Pudding's in the Proofs

The proofs for my FORTHCOMING BOOK arrived last week (sorry, didn't mean to shout), a final chance for me to read it through and make sure everything is as it should be. To be honest, I've still got my doubts. Not about the book, rather the fact that I might be, in fact, dreaming this whole episode. But I'm reading it nonetheless, a couple of chapters at a time. And earlier this evening I read the one about matching food with wine, including what wine to have with pudding. Which resulted in me finishing off the last of the chocolate ice cream with a small glass of red. Doesn't work, as it turns out. Nothing if not dedicated.

Current white in the fridge: Villa Maria Gewurztraminer 2010, £9.99, Waitrose
The word 'gewurz' translates as spice, and what you've got here is a definite spicy character to this New Zealand east coast wine. Not quite garam masala, more very gentle allspice. With a fairly generous amount of alcohol (here, 13.5%) and a definite whiff of lychees, pungent enough to transport me back to a time when we used to go out to eat Chinese food (sighs). Anyway, this is no shrinking violet. In fact, it is a bit of a show off with its pungent smell and almost luscious flavours. But then again, why not show off if you've got something to show? Loved it; refreshingly different. Just quite tricky to match with food. Ideally, needs a bit of chilli-given heat or even sweetness in the dish to balance it. 
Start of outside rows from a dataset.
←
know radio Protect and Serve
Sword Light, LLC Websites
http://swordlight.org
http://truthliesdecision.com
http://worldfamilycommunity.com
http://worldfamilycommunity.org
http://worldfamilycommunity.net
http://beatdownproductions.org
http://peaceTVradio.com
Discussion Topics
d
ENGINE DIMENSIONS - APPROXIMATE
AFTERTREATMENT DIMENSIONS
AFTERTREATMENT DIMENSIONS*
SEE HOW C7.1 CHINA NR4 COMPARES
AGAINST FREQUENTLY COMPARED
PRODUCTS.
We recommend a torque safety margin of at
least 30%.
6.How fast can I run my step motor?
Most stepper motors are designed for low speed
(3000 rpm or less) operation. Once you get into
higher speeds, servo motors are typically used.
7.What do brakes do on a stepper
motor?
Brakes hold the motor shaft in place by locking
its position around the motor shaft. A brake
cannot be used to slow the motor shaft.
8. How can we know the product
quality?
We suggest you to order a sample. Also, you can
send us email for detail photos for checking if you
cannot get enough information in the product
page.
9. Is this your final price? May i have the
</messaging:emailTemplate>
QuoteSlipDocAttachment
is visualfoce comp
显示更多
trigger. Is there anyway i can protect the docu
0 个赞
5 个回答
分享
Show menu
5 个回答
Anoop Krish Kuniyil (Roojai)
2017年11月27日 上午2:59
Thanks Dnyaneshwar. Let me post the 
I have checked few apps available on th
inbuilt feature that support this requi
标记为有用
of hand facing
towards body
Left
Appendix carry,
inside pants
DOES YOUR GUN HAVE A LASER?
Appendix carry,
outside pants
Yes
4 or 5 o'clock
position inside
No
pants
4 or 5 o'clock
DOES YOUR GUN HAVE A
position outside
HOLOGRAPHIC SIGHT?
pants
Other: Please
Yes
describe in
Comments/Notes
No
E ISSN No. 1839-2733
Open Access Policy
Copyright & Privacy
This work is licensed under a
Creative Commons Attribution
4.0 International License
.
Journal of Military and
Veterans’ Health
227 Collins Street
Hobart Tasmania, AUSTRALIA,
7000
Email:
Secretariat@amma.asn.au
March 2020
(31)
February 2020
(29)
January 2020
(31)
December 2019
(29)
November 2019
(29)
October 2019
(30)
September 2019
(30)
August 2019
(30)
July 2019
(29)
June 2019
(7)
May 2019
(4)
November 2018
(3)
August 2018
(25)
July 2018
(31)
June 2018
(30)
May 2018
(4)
Current red in the rack: Tesco Finest Barbera d'Asti Superiore 2009, £6 on offer, Tesco
Just as Nigella is misty-eyed about all things Italian at the moment, same goes for me and their wines. Specifically reds; they are just so gorgeously autumnal in character. This one is made from the Barbera grape in the Piedmont region in northwestern Italy, specifically near the town of Asti (there's more to this place than sweetish sparkling wine). Think blueberries, black cherries and a sprinkling of allspice (there it is again). The Piedmont region is also home to the more talked-about Nebbiolo grape, but no-one puts this Barbera in the corner.